HTML5 form validation



  • I just discovered the new HTML5 attributes for form validation, and they sure are slick! You can use them for client-side enforcement of required fields, min/max lengths, email validation, and you can even specify arbitrary regexes using the "pattern" attribute.

    But guess what's missing: some kind of field comparison you'd need for a password/confirmPassword pair! HTML5 form validation: only 90% useful!

    None of this stuff supposedly works on Safari, but that might be a feature IMO.



  • Bonus SO wtf:

    Top answer: Don't validate client-side, leave it all to the backend PHP/ASP!!

    Don't worry, I'm doing server-side validation too because shenanigans, but client-side validation just looks and feels better for the non-malicious user.



  • Oh..........wow.



  • Wow.

    Client side validation is teh awesome for user experience but it should always be paired with server-side validation for actual security.



  • "Which level should validation be performed at?" is a trick question. It should be performed at all levels*.

    * - not saying that you need a regex for emails in the DB, but if it's a required field, make the field non-nullable



  • If my page isn't refreshing before telling me it's wrong, I'm not satisfied.



  • Sure, you do as much validation as possible. Isn't that like Computing Common Sense 101?



  • Considering it's being asked on SO? Obviously not.



  • No @Arantor, we've been over this before. This concept is more at the 300 level.



  • The real question is how the fuck did I figure all this sort of stuff out as a kid long before taking any classes on the subject?

    I sure as hell am not a child prodigy.

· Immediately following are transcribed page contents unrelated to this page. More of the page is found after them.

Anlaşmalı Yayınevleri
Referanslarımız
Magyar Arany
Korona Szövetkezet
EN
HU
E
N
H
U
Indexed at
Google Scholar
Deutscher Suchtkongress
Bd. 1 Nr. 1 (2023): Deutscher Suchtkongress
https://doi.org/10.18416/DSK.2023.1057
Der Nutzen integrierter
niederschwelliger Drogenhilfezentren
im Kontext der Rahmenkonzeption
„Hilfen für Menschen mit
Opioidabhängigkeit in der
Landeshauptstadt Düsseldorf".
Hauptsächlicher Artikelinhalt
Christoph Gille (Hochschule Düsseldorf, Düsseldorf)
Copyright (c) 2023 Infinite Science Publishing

  • Because real life experience launches you up and over CS100 / CS200 pretty fast.



  • @Arantor said:

    The real question is how the fuck did I figure all this sort of stuff out as a kid long before taking any classes on the subject?

    I sure as hell am not a child prodigy.

    It's not really taught as much as you'd expect.

    That, and so many people are in this field just for the paycheck, not because of any dedication.



  • I'm of the mind that the ability to consider security aspects of a software system is an innate ability. Either you have it or you don't, and those who don't are usually incapable of learning and understanding how to deal with security and validation.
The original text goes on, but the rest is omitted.